◆ **PROMPT**
Below are entries; work out how many of their lines include the string "cell", and reply with the number only.

(Document understanding data)
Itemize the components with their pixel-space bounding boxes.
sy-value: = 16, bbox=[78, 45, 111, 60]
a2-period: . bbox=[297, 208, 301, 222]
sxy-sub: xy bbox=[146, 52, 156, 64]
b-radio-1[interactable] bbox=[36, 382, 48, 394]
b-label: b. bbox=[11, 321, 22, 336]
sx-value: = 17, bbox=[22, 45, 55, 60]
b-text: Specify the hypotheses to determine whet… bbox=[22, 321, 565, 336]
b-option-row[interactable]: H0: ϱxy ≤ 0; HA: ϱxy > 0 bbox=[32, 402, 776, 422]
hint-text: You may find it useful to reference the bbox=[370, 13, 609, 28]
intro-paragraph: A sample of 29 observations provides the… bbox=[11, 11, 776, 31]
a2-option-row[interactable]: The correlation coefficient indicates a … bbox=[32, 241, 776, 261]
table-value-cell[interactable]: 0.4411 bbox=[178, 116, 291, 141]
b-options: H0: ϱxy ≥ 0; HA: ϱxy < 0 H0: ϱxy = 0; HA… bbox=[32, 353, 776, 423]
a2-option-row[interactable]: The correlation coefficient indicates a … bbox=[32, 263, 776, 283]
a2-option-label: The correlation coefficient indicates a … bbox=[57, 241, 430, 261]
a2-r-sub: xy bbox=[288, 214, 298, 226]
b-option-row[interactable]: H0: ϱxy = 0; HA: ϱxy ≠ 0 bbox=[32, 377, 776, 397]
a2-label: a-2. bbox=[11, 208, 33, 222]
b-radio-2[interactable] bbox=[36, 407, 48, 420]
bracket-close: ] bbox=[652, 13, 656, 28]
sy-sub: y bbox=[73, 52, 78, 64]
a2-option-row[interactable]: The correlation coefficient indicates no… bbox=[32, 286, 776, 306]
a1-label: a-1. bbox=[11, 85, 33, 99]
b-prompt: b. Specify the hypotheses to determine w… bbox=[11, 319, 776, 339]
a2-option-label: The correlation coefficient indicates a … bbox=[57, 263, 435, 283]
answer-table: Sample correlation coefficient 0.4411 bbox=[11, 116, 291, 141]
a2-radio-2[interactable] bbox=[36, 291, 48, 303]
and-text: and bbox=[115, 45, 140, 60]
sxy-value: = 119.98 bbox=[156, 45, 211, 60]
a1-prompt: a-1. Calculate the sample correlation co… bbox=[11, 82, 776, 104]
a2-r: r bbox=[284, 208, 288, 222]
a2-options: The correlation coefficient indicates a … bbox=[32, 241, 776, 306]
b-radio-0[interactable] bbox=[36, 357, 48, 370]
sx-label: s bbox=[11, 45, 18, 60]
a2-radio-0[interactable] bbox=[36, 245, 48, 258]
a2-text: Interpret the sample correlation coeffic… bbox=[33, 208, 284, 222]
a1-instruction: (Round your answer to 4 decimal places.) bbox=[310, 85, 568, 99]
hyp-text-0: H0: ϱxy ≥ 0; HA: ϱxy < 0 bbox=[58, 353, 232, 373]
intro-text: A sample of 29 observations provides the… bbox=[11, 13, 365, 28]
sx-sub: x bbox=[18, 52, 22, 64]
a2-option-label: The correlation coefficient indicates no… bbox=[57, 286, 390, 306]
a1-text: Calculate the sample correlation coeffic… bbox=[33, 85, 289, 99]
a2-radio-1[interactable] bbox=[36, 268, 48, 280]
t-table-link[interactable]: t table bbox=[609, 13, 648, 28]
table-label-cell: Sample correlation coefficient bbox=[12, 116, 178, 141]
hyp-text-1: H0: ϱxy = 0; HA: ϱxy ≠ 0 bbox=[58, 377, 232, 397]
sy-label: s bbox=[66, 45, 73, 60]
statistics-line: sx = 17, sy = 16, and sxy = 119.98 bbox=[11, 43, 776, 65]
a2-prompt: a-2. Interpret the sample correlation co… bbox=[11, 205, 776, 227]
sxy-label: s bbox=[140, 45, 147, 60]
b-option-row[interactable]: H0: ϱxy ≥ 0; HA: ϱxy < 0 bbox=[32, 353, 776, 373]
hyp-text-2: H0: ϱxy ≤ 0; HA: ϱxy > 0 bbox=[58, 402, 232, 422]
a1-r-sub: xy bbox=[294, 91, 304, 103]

◆ **RESPONSE BOX**
2